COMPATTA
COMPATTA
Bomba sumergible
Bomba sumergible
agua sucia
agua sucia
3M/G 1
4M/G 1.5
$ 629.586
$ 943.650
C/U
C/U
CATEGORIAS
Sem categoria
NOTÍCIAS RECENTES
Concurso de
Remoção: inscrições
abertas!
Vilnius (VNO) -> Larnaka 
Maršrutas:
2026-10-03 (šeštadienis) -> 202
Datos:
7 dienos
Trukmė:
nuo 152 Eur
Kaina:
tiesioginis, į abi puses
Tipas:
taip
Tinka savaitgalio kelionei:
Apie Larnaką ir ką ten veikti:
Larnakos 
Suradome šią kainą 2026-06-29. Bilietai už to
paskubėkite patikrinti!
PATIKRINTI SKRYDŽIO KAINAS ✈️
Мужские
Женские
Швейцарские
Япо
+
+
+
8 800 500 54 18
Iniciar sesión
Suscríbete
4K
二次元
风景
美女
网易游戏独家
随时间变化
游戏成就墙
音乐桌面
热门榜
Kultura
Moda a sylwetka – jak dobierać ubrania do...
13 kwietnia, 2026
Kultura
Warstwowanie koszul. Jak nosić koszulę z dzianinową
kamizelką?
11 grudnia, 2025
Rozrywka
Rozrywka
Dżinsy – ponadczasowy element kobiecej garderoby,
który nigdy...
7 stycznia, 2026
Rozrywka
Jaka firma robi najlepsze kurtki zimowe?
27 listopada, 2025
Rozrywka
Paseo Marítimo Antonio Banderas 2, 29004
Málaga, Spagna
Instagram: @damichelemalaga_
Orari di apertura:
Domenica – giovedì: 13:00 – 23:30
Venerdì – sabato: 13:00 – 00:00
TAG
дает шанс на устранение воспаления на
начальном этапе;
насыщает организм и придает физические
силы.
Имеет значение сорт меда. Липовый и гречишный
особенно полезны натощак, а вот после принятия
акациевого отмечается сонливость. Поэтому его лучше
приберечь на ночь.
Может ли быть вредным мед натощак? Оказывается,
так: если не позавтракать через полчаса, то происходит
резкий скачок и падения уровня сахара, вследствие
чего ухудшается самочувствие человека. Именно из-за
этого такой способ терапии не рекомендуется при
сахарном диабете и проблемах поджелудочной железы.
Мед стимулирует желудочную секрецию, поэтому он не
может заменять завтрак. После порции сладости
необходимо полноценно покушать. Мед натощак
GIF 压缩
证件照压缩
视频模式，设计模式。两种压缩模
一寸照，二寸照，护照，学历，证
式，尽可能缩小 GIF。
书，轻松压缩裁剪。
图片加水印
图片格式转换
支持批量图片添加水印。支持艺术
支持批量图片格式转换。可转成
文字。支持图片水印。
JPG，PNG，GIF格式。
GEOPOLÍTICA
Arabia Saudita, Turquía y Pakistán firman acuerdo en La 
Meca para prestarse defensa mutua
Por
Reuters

• • • •

Start at the line containing "приберечь на ночь." and copy each line through the last one in the records, exactly and with nothing added.

RESULT OF THIS EXERCISE —
приберечь на ночь.
Может ли быть вредным мед натощак? Оказывается,
так: если не позавтракать через полчаса, то происходит
резкий скачок и падения уровня сахара, вследствие
чего ухудшается самочувствие человека. Именно из-за
этого такой способ терапии не рекомендуется при
сахарном диабете и проблемах поджелудочной железы.
Мед стимулирует желудочную секрецию, поэтому он не
может заменять завтрак. После порции сладости
необходимо полноценно покушать. Мед натощак
GIF 压缩
证件照压缩
视频模式，设计模式。两种压缩模
一寸照，二寸照，护照，学历，证
式，尽可能缩小 GIF。
书，轻松压缩裁剪。
图片加水印
图片格式转换
支持批量图片添加水印。支持艺术
支持批量图片格式转换。可转成
文字。支持图片水印。
JPG，PNG，GIF格式。
GEOPOLÍTICA
Arabia Saudita, Turquía y Pakistán firman acuerdo en La 
Meca para prestarse defensa mutua
Por
Reuters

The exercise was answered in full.